Keep every line of the data below that has the string "komputer" and present those lines.

•••••

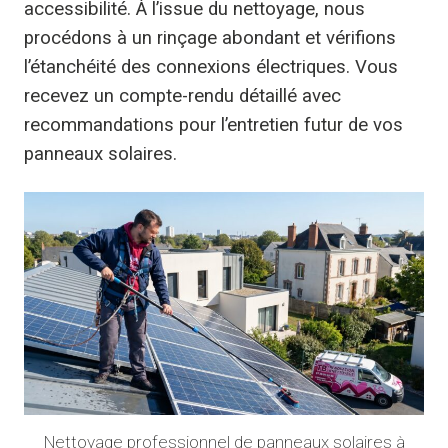
accessibilité. À l’issue du nettoyage, nous
procédons à un rinçage abondant et vérifions
l’étanchéité des connexions électriques. Vous
recevez un compte-rendu détaillé avec
recommandations pour l’entretien futur de vos
panneaux solaires.
Nettoyage professionnel de panneaux solaires à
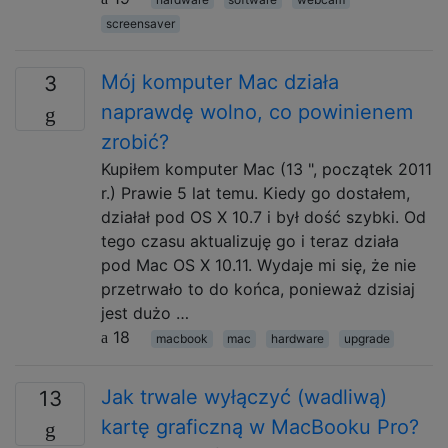
screensaver
Mój komputer Mac działa
3
naprawdę wolno, co powinienem
zrobić?
Kupiłem komputer Mac (13 ", początek 2011
r.) Prawie 5 lat temu. Kiedy go dostałem,
działał pod OS X 10.7 i był dość szybki. Od
tego czasu aktualizuję go i teraz działa
pod Mac OS X 10.11. Wydaje mi się, że nie
przetrwało to do końca, ponieważ dzisiaj
jest dużo …
18
macbook
mac
hardware
upgrade
Jak trwale wyłączyć (wadliwą)
13
kartę graficzną w MacBooku Pro?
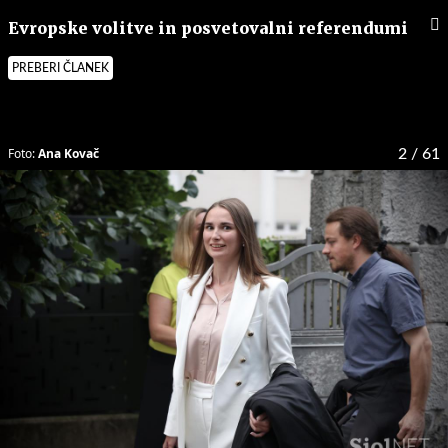
Evropske volitve in posvetovalni referendumi
PREBERI ČLANEK
Foto:
Ana Kovač
2
/ 61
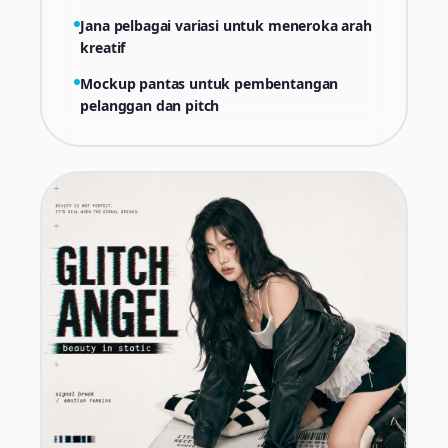
Jana pelbagai variasi untuk meneroka arah
kreatif
Mockup pantas untuk pembentangan
pelanggan dan pitch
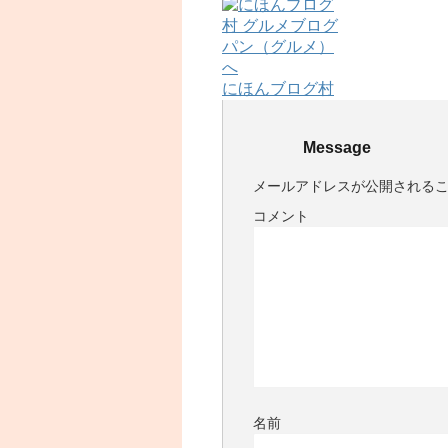
にほんブログ村
Message
メールアドレスが公開される
コメント
名前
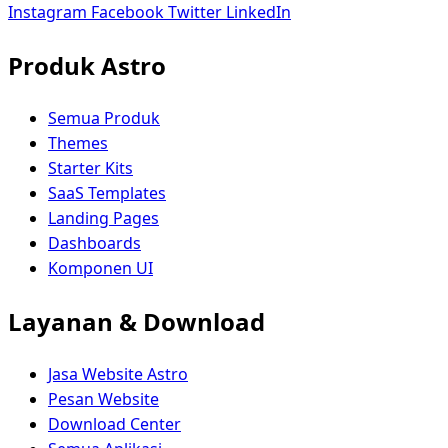
Instagram
Facebook
Twitter
LinkedIn
Produk Astro
Semua Produk
Themes
Starter Kits
SaaS Templates
Landing Pages
Dashboards
Komponen UI
Layanan & Download
Jasa Website Astro
Pesan Website
Download Center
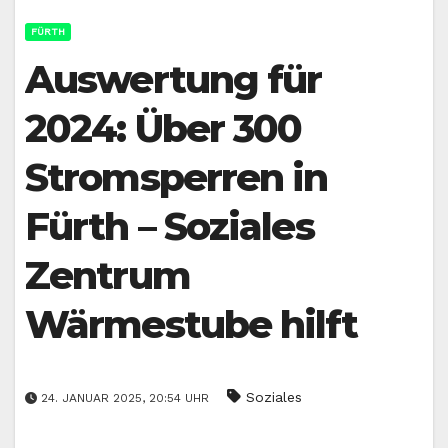
FÜRTH
Auswertung für
2024: Über 300
Stromsperren in
Fürth – Soziales
Zentrum
Wärmestube hilft
Soziales
24. JANUAR 2025, 20:54 UHR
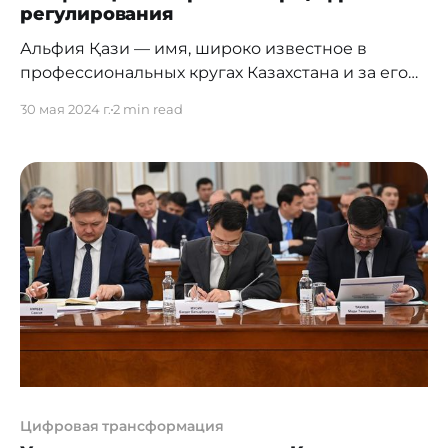
регулирования
Альфия Қази — имя, широко известное в
профессиональных кругах Казахстана и за его
пределами. Она прошла путь от начинающего
30 мая 2024 г.
2 min read
специалиста на государственной службе до
признанного эксперта в сфере цифровой
трансформации, стратегического
регулирования ИКТ и развития электронной
инфраструктуры. Её вклад в цифровую
повестку страны охватывает десятки
нормативных актов, сотни национальных и
международных
Цифровая трансформация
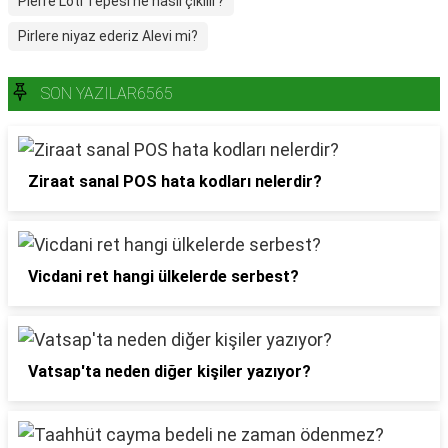
Pierre Loti Tepesi ne nasıl çıkılır?
Pirlere niyaz ederiz Alevi mi?
SON YAZILAR6565
Ziraat sanal POS hata kodları nelerdir?
Vicdani ret hangi ülkelerde serbest?
Vatsap'ta neden diğer kişiler yazıyor?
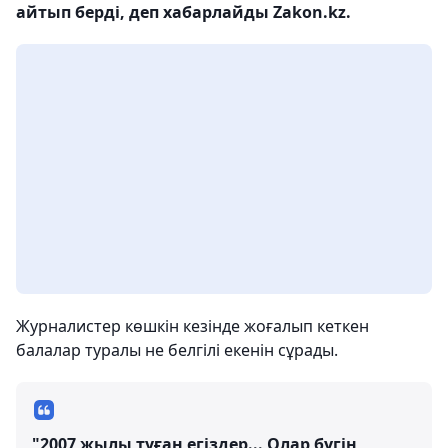
айтып берді, деп хабарлайды Zakon.kz.
Журналистер көшкін кезінде жоғалып кеткен
балалар туралы не белгілі екенін сұрады.
"2007 жылы туған егіздер... Олар бүгін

•••••

FINISHED TASK.
Mój komputer Mac działa
Kupiłem komputer Mac (13 ", początek 2011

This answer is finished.